### EXCERPTED DATA
· · ·
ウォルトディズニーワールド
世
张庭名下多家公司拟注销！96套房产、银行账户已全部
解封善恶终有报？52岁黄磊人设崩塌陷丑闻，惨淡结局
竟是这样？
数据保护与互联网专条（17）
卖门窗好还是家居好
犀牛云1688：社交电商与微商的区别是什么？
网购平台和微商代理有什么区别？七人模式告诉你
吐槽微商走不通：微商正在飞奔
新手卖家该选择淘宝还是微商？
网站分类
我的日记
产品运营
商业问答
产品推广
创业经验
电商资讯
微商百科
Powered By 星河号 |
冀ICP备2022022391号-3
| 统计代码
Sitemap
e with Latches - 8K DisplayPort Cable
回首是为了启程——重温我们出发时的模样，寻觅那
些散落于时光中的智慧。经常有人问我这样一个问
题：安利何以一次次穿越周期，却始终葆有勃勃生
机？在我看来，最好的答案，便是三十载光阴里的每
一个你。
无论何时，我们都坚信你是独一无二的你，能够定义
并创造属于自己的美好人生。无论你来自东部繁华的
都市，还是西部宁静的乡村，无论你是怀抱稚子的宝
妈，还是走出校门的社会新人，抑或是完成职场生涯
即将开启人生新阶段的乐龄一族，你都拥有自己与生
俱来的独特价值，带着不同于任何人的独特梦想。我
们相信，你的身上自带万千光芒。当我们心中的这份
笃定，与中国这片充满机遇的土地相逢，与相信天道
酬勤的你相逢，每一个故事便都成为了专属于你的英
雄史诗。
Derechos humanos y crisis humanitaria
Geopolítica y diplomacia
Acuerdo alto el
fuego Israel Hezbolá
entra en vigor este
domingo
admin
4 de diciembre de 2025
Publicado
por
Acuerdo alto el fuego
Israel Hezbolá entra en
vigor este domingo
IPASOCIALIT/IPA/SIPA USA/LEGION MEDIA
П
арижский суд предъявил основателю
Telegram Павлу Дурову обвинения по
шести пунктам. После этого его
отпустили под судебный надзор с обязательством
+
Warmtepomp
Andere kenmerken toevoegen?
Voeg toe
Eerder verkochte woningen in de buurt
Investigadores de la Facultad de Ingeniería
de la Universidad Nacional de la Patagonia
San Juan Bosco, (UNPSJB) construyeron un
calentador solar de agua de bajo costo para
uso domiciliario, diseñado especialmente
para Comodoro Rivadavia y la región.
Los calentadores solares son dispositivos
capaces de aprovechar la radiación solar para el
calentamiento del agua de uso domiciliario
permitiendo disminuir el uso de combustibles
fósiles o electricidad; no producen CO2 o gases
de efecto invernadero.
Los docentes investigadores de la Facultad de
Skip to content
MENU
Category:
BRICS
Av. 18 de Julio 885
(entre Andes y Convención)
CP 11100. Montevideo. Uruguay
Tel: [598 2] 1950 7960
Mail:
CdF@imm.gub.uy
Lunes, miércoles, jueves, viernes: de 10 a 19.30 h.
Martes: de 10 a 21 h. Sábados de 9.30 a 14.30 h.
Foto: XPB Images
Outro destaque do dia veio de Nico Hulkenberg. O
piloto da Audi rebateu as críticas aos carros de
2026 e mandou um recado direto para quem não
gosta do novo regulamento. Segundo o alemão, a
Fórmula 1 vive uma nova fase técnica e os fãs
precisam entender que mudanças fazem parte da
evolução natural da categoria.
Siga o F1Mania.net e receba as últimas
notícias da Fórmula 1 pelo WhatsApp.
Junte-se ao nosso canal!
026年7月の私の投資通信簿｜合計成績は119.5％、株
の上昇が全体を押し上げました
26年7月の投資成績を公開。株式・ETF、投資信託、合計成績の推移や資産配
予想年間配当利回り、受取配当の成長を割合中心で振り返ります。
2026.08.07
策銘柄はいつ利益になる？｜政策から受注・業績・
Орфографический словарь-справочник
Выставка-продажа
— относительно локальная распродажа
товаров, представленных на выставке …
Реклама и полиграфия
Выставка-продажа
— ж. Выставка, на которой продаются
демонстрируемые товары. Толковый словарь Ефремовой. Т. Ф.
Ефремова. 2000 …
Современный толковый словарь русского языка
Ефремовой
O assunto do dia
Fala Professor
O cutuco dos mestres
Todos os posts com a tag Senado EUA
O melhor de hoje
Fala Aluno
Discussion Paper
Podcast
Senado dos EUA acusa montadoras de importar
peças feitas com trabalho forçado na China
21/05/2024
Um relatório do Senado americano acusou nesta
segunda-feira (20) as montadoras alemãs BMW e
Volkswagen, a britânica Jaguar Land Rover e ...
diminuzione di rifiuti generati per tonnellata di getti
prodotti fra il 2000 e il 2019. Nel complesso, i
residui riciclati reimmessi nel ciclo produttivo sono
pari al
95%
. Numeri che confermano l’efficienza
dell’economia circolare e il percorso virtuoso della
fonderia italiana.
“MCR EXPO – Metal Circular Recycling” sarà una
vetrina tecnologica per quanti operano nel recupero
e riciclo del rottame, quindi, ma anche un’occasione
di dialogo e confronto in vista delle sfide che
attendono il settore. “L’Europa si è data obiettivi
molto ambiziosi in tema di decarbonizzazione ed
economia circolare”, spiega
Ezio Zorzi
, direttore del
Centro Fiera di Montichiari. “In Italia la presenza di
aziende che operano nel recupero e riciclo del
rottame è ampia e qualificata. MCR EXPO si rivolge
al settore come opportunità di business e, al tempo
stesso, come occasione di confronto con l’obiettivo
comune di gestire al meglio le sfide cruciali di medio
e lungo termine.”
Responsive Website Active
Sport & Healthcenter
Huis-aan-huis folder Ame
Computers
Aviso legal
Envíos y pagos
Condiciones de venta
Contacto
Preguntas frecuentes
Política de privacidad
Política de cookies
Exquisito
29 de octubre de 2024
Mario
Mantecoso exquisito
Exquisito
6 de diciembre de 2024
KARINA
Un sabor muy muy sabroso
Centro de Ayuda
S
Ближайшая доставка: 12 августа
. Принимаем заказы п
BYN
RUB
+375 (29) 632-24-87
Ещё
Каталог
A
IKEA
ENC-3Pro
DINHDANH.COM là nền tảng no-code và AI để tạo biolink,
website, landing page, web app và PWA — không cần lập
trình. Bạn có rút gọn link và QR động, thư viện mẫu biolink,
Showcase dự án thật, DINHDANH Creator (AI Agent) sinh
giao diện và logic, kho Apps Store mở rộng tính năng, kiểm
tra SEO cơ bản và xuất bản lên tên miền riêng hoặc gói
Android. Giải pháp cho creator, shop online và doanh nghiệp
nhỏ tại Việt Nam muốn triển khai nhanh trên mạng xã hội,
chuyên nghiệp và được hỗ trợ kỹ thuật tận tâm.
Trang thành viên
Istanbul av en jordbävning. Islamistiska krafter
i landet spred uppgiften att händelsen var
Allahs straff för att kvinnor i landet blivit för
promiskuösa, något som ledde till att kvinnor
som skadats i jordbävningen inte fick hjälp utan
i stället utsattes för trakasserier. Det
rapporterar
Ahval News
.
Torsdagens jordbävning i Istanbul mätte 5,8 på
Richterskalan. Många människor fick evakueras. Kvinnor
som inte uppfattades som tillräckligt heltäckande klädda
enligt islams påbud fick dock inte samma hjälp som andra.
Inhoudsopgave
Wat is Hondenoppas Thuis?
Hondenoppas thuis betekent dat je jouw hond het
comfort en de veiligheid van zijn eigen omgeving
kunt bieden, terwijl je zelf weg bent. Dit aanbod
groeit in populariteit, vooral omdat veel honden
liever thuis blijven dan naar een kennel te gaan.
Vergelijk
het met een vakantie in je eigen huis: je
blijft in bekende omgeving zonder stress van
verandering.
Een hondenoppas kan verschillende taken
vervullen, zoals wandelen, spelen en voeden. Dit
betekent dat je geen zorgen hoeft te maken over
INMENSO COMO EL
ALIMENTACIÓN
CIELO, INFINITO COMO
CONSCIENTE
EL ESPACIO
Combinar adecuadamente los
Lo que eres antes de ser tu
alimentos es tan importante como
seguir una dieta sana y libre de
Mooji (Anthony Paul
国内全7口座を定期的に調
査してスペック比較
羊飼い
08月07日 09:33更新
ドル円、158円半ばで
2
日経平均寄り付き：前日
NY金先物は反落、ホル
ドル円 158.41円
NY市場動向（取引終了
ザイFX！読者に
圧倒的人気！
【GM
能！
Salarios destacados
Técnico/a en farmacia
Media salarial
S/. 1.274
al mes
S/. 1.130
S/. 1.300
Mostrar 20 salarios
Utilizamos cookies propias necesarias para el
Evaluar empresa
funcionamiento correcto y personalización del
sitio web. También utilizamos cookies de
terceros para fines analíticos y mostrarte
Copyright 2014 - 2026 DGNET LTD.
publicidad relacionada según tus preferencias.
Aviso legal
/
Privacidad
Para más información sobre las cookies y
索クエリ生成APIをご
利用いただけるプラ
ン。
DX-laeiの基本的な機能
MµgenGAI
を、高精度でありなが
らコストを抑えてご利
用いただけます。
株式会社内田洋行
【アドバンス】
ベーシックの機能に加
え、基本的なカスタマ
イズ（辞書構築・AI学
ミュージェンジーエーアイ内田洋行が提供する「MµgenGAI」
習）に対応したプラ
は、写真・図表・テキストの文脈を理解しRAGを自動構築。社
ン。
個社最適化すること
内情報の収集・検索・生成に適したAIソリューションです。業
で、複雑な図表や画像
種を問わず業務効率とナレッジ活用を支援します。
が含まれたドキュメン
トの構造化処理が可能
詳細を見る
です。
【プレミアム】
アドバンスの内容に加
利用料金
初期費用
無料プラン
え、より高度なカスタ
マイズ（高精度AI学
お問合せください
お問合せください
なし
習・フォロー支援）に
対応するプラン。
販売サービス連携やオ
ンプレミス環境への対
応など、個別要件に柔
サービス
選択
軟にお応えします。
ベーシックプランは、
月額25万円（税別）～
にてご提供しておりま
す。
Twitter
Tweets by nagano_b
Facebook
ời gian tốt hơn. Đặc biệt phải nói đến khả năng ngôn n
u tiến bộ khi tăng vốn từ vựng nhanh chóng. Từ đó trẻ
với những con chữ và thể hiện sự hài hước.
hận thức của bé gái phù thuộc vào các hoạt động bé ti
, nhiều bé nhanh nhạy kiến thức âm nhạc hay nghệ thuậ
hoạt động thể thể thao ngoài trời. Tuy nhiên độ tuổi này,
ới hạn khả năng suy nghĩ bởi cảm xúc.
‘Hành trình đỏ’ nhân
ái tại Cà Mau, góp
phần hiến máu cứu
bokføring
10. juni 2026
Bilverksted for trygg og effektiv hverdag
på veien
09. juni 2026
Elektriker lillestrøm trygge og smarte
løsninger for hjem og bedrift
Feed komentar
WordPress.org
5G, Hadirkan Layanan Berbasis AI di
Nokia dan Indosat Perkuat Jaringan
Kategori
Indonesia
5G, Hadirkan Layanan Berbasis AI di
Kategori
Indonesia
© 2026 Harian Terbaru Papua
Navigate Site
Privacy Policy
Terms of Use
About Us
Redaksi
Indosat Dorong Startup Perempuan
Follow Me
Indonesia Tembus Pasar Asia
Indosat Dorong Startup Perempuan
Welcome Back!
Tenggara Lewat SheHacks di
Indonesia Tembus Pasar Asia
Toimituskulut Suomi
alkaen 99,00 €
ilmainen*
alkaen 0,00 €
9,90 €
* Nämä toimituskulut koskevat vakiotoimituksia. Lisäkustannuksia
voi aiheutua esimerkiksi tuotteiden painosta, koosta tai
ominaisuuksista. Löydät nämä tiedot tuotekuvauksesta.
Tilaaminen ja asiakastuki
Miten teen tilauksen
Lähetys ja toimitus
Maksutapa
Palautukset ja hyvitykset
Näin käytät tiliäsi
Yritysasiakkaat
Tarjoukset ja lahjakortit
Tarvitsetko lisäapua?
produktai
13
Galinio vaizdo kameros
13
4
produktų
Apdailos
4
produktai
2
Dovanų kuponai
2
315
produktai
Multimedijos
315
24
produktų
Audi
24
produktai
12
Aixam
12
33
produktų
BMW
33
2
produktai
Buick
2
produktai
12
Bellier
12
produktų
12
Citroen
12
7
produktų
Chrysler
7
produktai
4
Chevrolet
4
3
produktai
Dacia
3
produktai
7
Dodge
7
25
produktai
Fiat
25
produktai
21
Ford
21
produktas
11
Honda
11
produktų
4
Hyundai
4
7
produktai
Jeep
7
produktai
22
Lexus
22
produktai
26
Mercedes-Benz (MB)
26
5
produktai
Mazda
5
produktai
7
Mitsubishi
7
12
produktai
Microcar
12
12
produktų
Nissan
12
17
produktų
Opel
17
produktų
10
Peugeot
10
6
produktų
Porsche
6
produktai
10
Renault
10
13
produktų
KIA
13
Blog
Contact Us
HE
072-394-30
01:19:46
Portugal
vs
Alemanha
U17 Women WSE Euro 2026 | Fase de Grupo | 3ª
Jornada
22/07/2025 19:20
· · ·
### WHAT THIS TASK INVOLVES
Write out the listing exactly from its first line to the line containing "шести пунктам. После этого его". Both of those lines belong in the answer.

### SOLUTION TO THE PROBLEM
ウォルトディズニーワールド
世
张庭名下多家公司拟注销！96套房产、银行账户已全部
解封善恶终有报？52岁黄磊人设崩塌陷丑闻，惨淡结局
竟是这样？
数据保护与互联网专条（17）
卖门窗好还是家居好
犀牛云1688：社交电商与微商的区别是什么？
网购平台和微商代理有什么区别？七人模式告诉你
吐槽微商走不通：微商正在飞奔
新手卖家该选择淘宝还是微商？
网站分类
我的日记
产品运营
商业问答
产品推广
创业经验
电商资讯
微商百科
Powered By 星河号 |
冀ICP备2022022391号-3
| 统计代码
Sitemap
e with Latches - 8K DisplayPort Cable
回首是为了启程——重温我们出发时的模样，寻觅那
些散落于时光中的智慧。经常有人问我这样一个问
题：安利何以一次次穿越周期，却始终葆有勃勃生
机？在我看来，最好的答案，便是三十载光阴里的每
一个你。
无论何时，我们都坚信你是独一无二的你，能够定义
并创造属于自己的美好人生。无论你来自东部繁华的
都市，还是西部宁静的乡村，无论你是怀抱稚子的宝
妈，还是走出校门的社会新人，抑或是完成职场生涯
即将开启人生新阶段的乐龄一族，你都拥有自己与生
俱来的独特价值，带着不同于任何人的独特梦想。我
们相信，你的身上自带万千光芒。当我们心中的这份
笃定，与中国这片充满机遇的土地相逢，与相信天道
酬勤的你相逢，每一个故事便都成为了专属于你的英
雄史诗。
Derechos humanos y crisis humanitaria
Geopolítica y diplomacia
Acuerdo alto el
fuego Israel Hezbolá
entra en vigor este
domingo
admin
4 de diciembre de 2025
Publicado
por
Acuerdo alto el fuego
Israel Hezbolá entra en
vigor este domingo
IPASOCIALIT/IPA/SIPA USA/LEGION MEDIA
П
арижский суд предъявил основателю
Telegram Павлу Дурову обвинения по
шести пунктам. После этого его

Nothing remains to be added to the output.